# Spring Break! In Fairbanks?



## scott_rn (Sep 11, 2007)

My kid had spring break last week. Instead of going somewhere warm like we did when I was a kid (like St. George or Southern California), we drove to Fairbanks. :shock: 
Low temps were -15, high temps in the upper teens.

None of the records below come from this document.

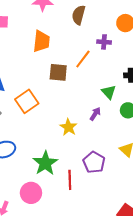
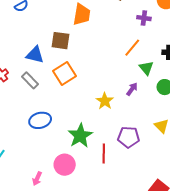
orange line: (83, 59) -> (132, 48), moved
brown square: (58, 72) -> (61, 41), moved
purple pentagon: (94, 162) -> (129, 137), turned -30

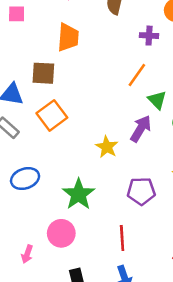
purple arrow: (132, 89) -> (141, 129), size x1.5
red line: (104, 153) -> (122, 238), moved

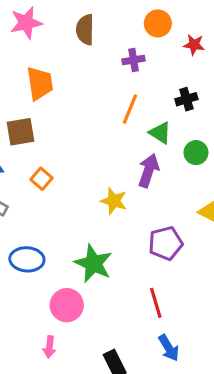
orange square: (52, 115) -> (42, 179), size x0.6
blue ellipse: (25, 179) -> (27, 259), turned 36
pink circle: (61, 233) -> (67, 305), moved

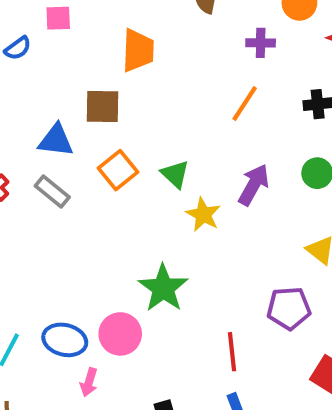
green triangle: (160, 133) -> (175, 174), moved
orange square: (42, 179) -> (118, 170), size x1.4
purple pentagon: (166, 243) -> (289, 308), moved
blue ellipse: (27, 259) -> (65, 340), moved

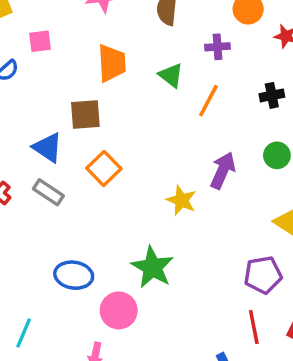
blue triangle: (56, 140) -> (48, 148), turned 32
green triangle: (175, 174) -> (171, 75), moved
blue ellipse: (65, 340) -> (74, 275), moved
red line: (232, 352) -> (254, 327), moved

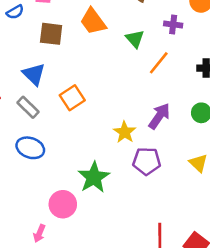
orange trapezoid: (112, 63) -> (93, 21), turned 136
brown square: (85, 114) -> (51, 34), moved
blue ellipse: (74, 275) -> (30, 148), moved
purple pentagon: (263, 275) -> (147, 161), moved

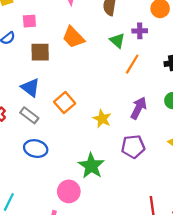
green triangle: (135, 39) -> (117, 41), moved
yellow star: (125, 132) -> (102, 119), moved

We went to check out Ice Alaska, the world ice art championships, and loved it. I haven't had time to look through all our photos yet, but here are a few.
http://www.icealaska.com/


----------



## NHS (Sep 7, 2007)

You DROVE to Fairbanks?? :shock: 

How long did that take?


----------



## scott_rn (Sep 11, 2007)

NHS said:


> You DROVE to Fairbanks?? :shock:
> 
> How long did that take?


Sorry, I should have prefaced that - I moved my family to Wasilla about a year and a half ago, so it was 6 hours. About like Salt Lake to Vegas, minus the sandstone


----------



## Briar Patch (Feb 1, 2010)

Holy cow! Checked out that website ....amazing! Unbelievable what those folks can do! Woulda definitely been worth a 6 hour drive in my book!


----------



## cliff spab (Dec 5, 2010)

ice festival would have been fun to go to


----------



## Moose Hollow (Apr 26, 2008)

That is so cool thanks for sharing.


----------



## holman927 (Sep 28, 2007)

Fairbanks is a cool little town. I drove there in 03. Took 5 days to get there, but only 4 to get home. Came home in January so we missed the ice show.


----------